"The man in our society is the breadwinner; the woman has enough to do as the homemaker, wife and mother"
About this Quote
“The man in our society is the breadwinner; the woman has enough to do as the homemaker, wife and mother” lands like a tidy proverb, which is exactly the trick. It packages a whole social order as common sense: not an argument, a dismissal. The phrase “in our society” does heavy lifting, turning a historically specific arrangement into something natural and inevitable, as if the culture itself is the author and individual choice is just noise.
Fields’ wording is tellingly managerial. “Breadwinner” flatters male labor with purpose and heroic clarity, while the woman “has enough to do” makes domestic work sound both abundant and contained. It’s a rhetorical pat on the head: you’re already busy, so don’t reach for more. The subtext isn’t merely that women belong at home; it’s that ambition outside the home is unnecessary, even ungrateful, because the role has been pre-filled with moral importance.
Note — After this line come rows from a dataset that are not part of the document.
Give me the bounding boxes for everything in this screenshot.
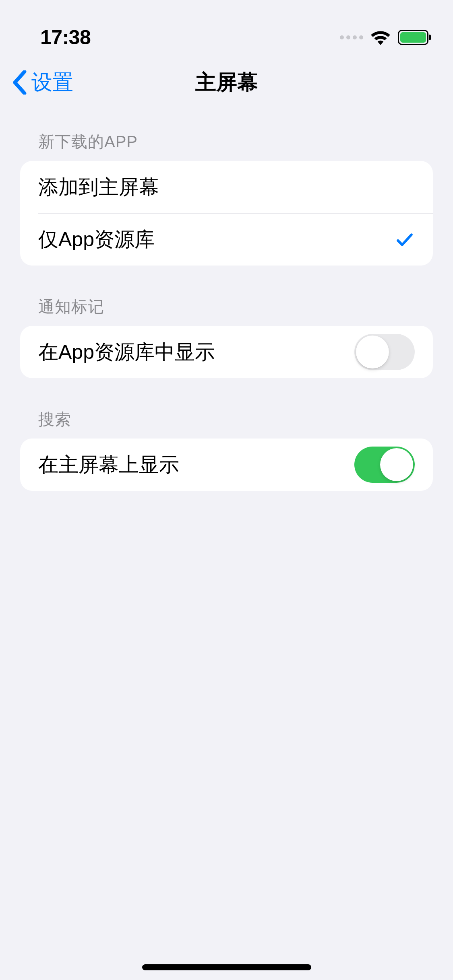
home-indicator[interactable]	[142, 964, 311, 970]
section-header-badges: 通知标记	[20, 296, 433, 326]
chevron-left-icon	[12, 70, 27, 95]
section-badges: 通知标记 在App资源库中显示	[20, 296, 433, 378]
option-label: 添加到主屏幕	[38, 174, 159, 201]
row-label: 在App资源库中显示	[38, 339, 215, 366]
status-right	[340, 30, 431, 45]
toggle-show-in-app-library[interactable]	[354, 334, 415, 370]
section-search: 搜索 在主屏幕上显示	[20, 408, 433, 491]
row-show-on-home: 在主屏幕上显示	[20, 439, 433, 491]
page-title: 主屏幕	[195, 68, 258, 97]
option-label: 仅App资源库	[38, 226, 155, 253]
section-header-search: 搜索	[20, 408, 433, 439]
battery-icon	[398, 30, 431, 45]
section-header-new-apps: 新下载的APP	[20, 131, 433, 161]
row-label: 在主屏幕上显示	[38, 451, 179, 478]
group-search: 在主屏幕上显示	[20, 439, 433, 491]
back-button[interactable]: 设置	[12, 68, 73, 97]
navigation-bar: 设置 主屏幕	[0, 56, 453, 109]
toggle-show-on-home[interactable]	[354, 447, 415, 483]
row-show-in-app-library: 在App资源库中显示	[20, 326, 433, 378]
section-new-apps: 新下载的APP 添加到主屏幕 仅App资源库	[20, 131, 433, 266]
back-label: 设置	[31, 68, 73, 97]
option-app-library-only[interactable]: 仅App资源库	[38, 213, 433, 266]
status-bar: 17:38	[0, 0, 453, 56]
cellular-signal-icon	[340, 35, 363, 39]
wifi-icon	[370, 30, 391, 45]
status-time: 17:38	[40, 26, 91, 49]
group-new-apps: 添加到主屏幕 仅App资源库	[20, 161, 433, 266]
group-badges: 在App资源库中显示	[20, 326, 433, 378]
option-add-to-home[interactable]: 添加到主屏幕	[20, 161, 433, 213]
checkmark-icon	[395, 230, 415, 250]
Context sharpens the edge. Fields worked in a mid-century entertainment industry that was glamorous onstage and deeply conservative backstage: a world where women could write hits yet still be treated as exceptions, anomalies who had to sound agreeable to stay employable. Read one way, the quote can be the period’s script spoken aloud, a line that reassures audiences unsettled by women’s growing public presence. Read another way, it hints at the compromises demanded of successful women: to participate in modernity while publicly endorsing its limits. Either way, its power is in how effortlessly it turns hierarchy into harmony.
Fields’ wording is tellingly managerial. “Breadwinner” flatters male labor with purpose and heroic clarity, while the woman “has enough to do” makes domestic work sound both abundant and contained. It’s a rhetorical pat on the head: you’re already busy, so don’t reach for more. The subtext isn’t merely that women belong at home; it’s that ambition outside the home is unnecessary, even ungrateful, because the role has been pre-filled with moral importance.
Context sharpens the edge. Fields worked in a mid-century entertainment industry that was glamorous onstage and deeply conservative backstage: a world where women could write hits yet still be treated as exceptions, anomalies who had to sound agreeable to stay employable. Read one way, the quote can be the period’s script spoken aloud, a line that reassures audiences unsettled by women’s growing public presence. Read another way, it hints at the compromises demanded of successful women: to participate in modernity while publicly endorsing its limits. Either way, its power is in how effortlessly it turns hierarchy into harmony.